Et tu comptes le recevoir ?

LOUISE

Certainement.

ANNA

Ah ! — Au fait, tu es veuve, toi, tu as des enfants…

LOUISE

Et je suis beaucoup moins jeune que toi ; dis-le, ça ne me fâche pas, bien au contraire ; quand on n’a rien à se reprocher à mon âge, on compte ses années avec plaisir.

ANNA

Coquette de vertu, va !

LOUISE

Chère enfant, tu connaîtras ce plaisir-là, à la condition pourtant que tu ne mettras pas trop de curiosité dans ta vie.

ANNA

Encore ? Je n’entends pas.

LOUISE

Si fait.
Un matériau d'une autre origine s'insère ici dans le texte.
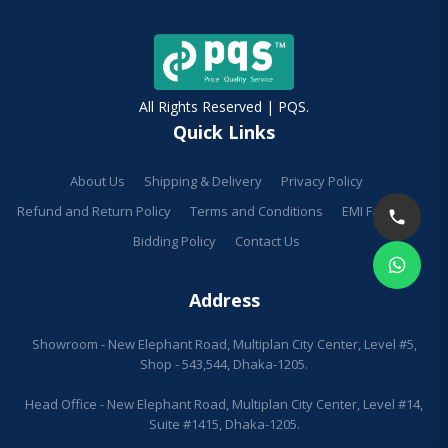
All Rights Reserved | PQS.
Quick Links
About Us
Shipping & Delivery
Privacy Policy
Refund and Return Policy
Terms and Conditions
EMI Facilities
Bidding Policy
Contact Us
Address
Showroom - New Elephant Road, Multiplan City Center, Level #5,
Shop - 543,544, Dhaka-1205.
Head Office - New Elephant Road, Multiplan City Center, Level #14,
Suite #1415, Dhaka-1205.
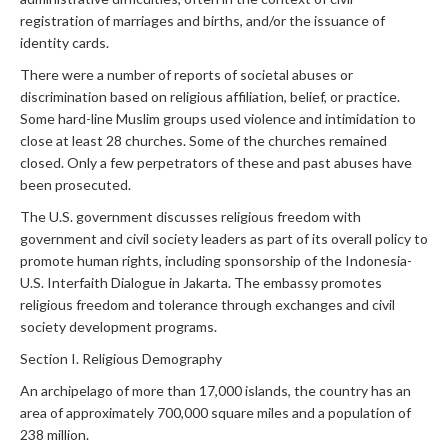
registration of marriages and births, and/or the issuance of
identity cards.
There were a number of reports of societal abuses or
discrimination based on religious affiliation, belief, or practice.
Some hard-line Muslim groups used violence and intimidation to
close at least 28 churches. Some of the churches remained
closed. Only a few perpetrators of these and past abuses have
been prosecuted.
The U.S. government discusses religious freedom with
government and civil society leaders as part of its overall policy to
promote human rights, including sponsorship of the Indonesia-
U.S. Interfaith Dialogue in Jakarta. The embassy promotes
religious freedom and tolerance through exchanges and civil
society development programs.
Section I. Religious Demography
An archipelago of more than 17,000 islands, the country has an
area of approximately 700,000 square miles and a population of
238 million.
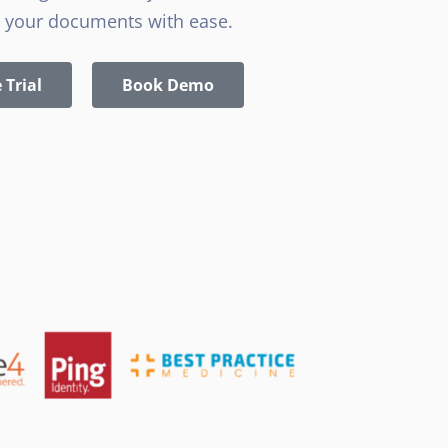
 your documents with ease.
 Trial
Book Demo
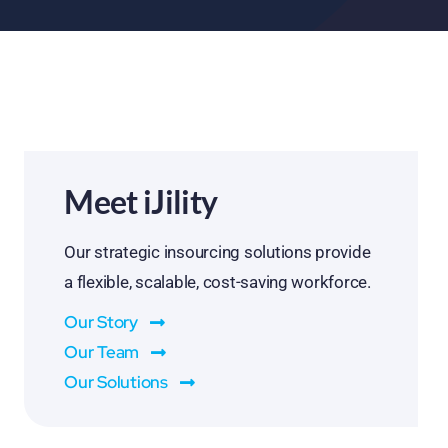
Meet iJility
Our strategic insourcing solutions provide
a flexible, scalable, cost-saving workforce.
Our Story
Our Team
Our Solutions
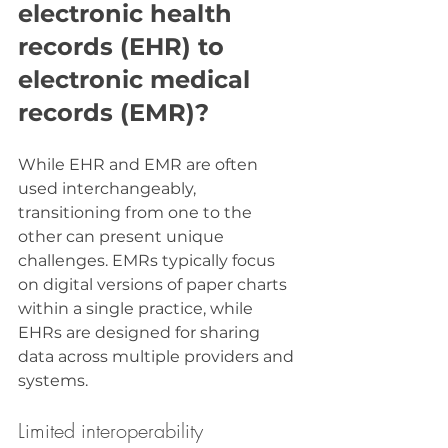
electronic health 
records (EHR) to 
electronic medical 
records (EMR)?
While EHR and EMR are often 
used interchangeably, 
transitioning from one to the 
other can present unique 
challenges. EMRs typically focus 
on digital versions of paper charts 
within a single practice, while 
EHRs are designed for sharing 
data across multiple providers and 
systems.
Limited interoperability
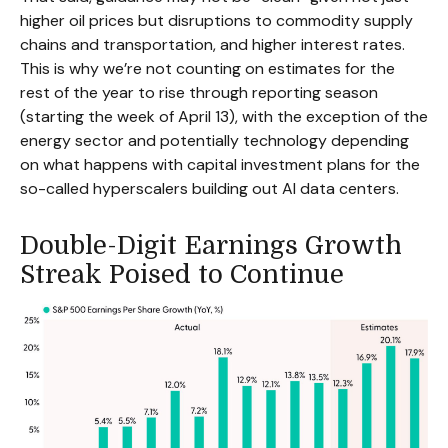
higher oil prices but disruptions to commodity supply
chains and transportation, and higher interest rates.
This is why we’re not counting on estimates for the
rest of the year to rise through reporting season
(starting the week of April 13), with the exception of the
energy sector and potentially technology depending
on what happens with capital investment plans for the
so-called hyperscalers building out AI data centers.
Double-Digit Earnings Growth
Streak Poised to Continue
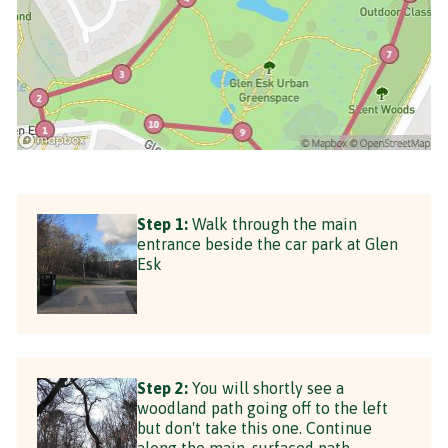
Step 1:
Walk through the main
entrance beside the car park at Glen
Esk
Step 2:
You will shortly see a
woodland path going off to the left
but don't take this one. Continue
along the main, surfaced path.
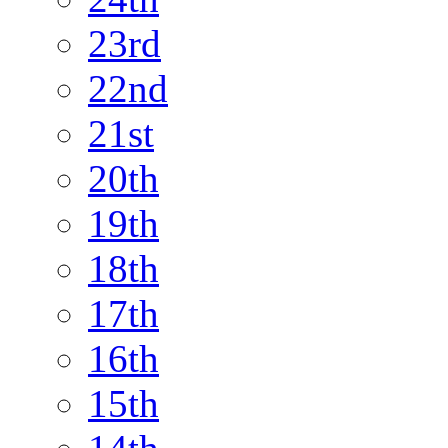
23rd
22nd
21st
20th
19th
18th
17th
16th
15th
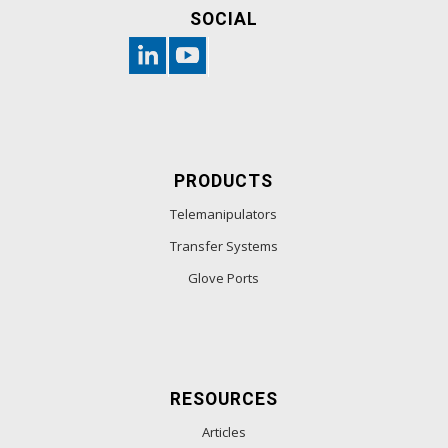
SOCIAL
PRODUCTS
Telemanipulators
Transfer Systems
Glove Ports
RESOURCES
Articles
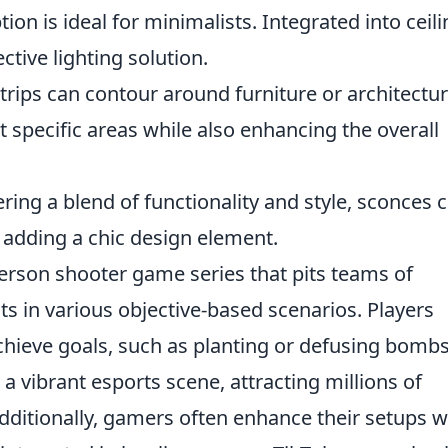
ion is ideal for minimalists. Integrated into ceili
ctive lighting solution.
trips can contour around furniture or architectur
t specific areas while also enhancing the overall
ring a blend of functionality and style, sconces 
e adding a chic design element.
-person shooter game series that pits teams of
sts in various objective-based scenarios. Players
hieve goals, such as planting or defusing bomb
 vibrant esports scene, attracting millions of
dditionally, gamers often enhance their setups w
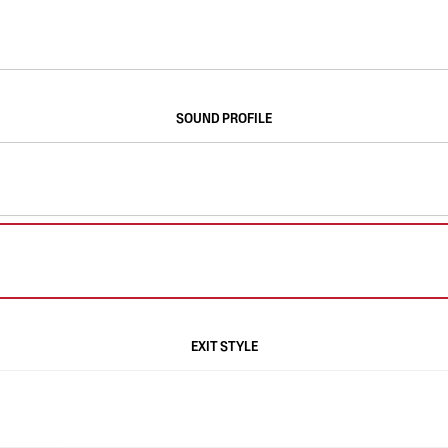
SOUND PROFILE
EXIT STYLE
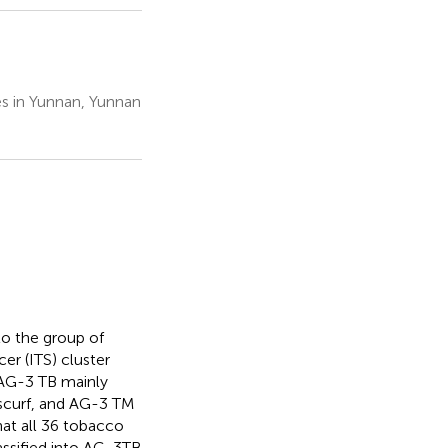
es in Yunnan, Yunnan
to the group of
cer (ITS) cluster
. AG-3 TB mainly
scurf, and AG-3 TM
hat all 36 tobacco
ssified into AG-3 TB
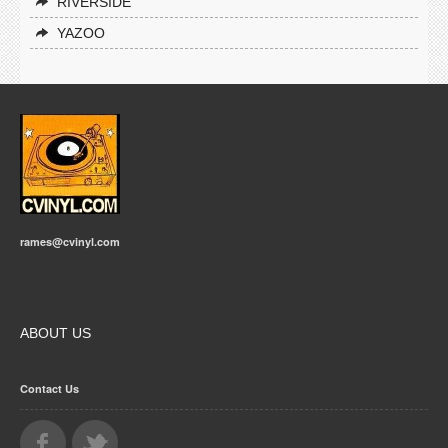
RIVERSIDE
YAZOO
rames@cvinyl.com
ABOUT US
Contact Us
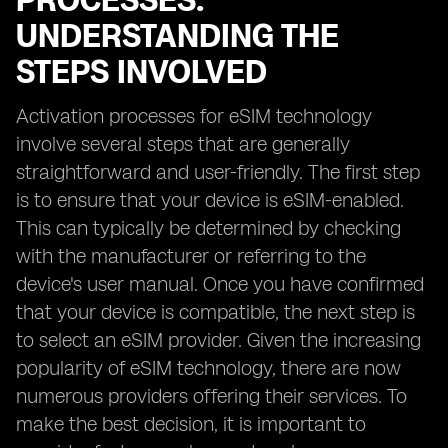
PROCESSES:
UNDERSTANDING THE
STEPS INVOLVED
Activation processes for eSIM technology
involve several steps that are generally
straightforward and user-friendly. The first step
is to ensure that your device is eSIM-enabled.
This can typically be determined by checking
with the manufacturer or referring to the
device's user manual. Once you have confirmed
that your device is compatible, the next step is
to select an eSIM provider. Given the increasing
popularity of eSIM technology, there are now
numerous providers offering their services. To
make the best decision, it is important to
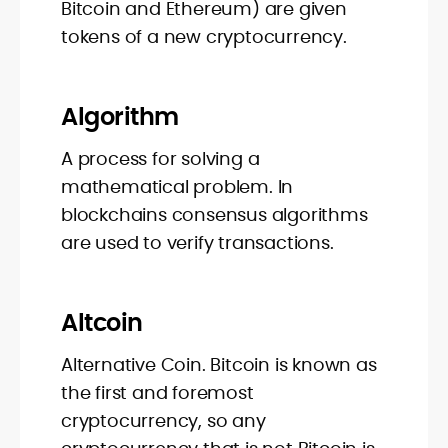
Bitcoin and Ethereum) are given
tokens of a new cryptocurrency.
Algorithm
A process for solving a
mathematical problem. In
blockchains consensus algorithms
are used to verify transactions.
Altcoin
Alternative Coin. Bitcoin is known as
the first and foremost
cryptocurrency, so any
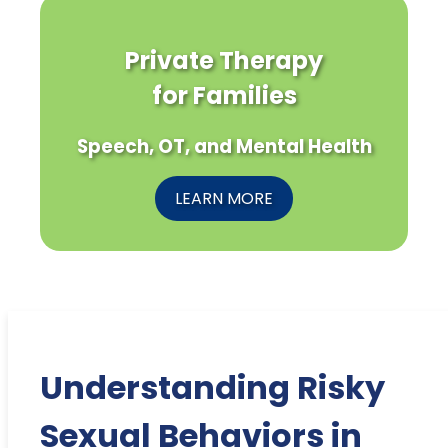
Private Therapy
for Families
Speech, OT, and Mental Health
LEARN MORE
Understanding Risky
Sexual Behaviors in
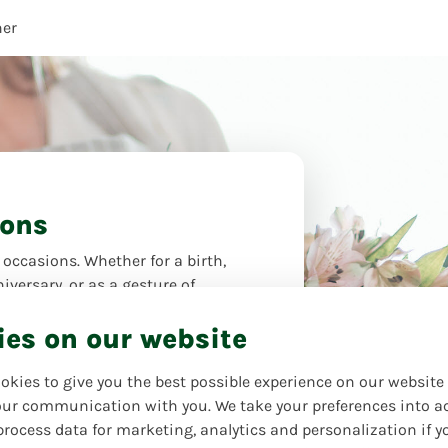
her
ions
 occasions. Whether for a birth,
iversary, or as a gesture of
wers are the perfect gift to express
ies on our website
. Let yourself be inspired and find
flowers for every moment!
okies to give you the best possible experience on our website
oter
ur communication with you. We take your preferences into a
process data for marketing, analytics and personalization if y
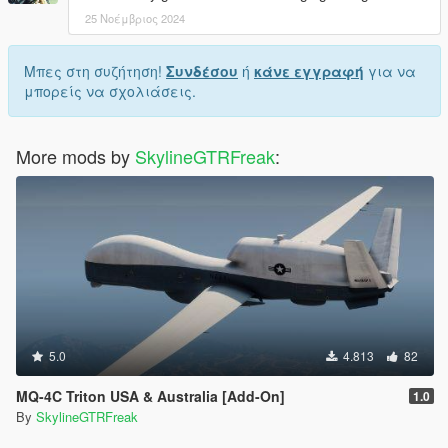
25 Νοέμβριος 2024
Μπες στη συζήτηση!
Συνδέσου
ή
κάνε εγγραφή
για να
μπορείς να σχολιάσεις.
More mods by
SkylineGTRFreak
:
5.0
4.813
82
MQ-4C Triton USA & Australia [Add-On]
1.0
By
SkylineGTRFreak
Tu sais bien que la curiosité est un trouble de l’âme, une maladie ! La vertu, c’est le calme et la santé.

ANNA

Très bien ! un sermon ?

LOUISE

Que veux-tu ? je vieillis !




Scène II

ANNA, LOUISE, un Domestique.
LE DOMESTIQUE

M. le marquis de Valroger fait demander si madame veut le recevoir.

ANNA

Toujours ? vous n’avez donc pas dit que j’étais sortie ?

LE DOMESTIQUE

Je l’ai dit ; mais il a vu madame à la fenêtre, et, pensant qu’elle était rentrée…

ANNA

L’impertinent ! Dites que je ne reçois pas.

LOUISE, au domestique.

Attendez… (Bas à Anna.) Reçois-le !

ANNA, bas.

Ah ! tu vois ! c’est toi qui le veux ! (Au domestique.) Faites entrer. (Le domestique sort.)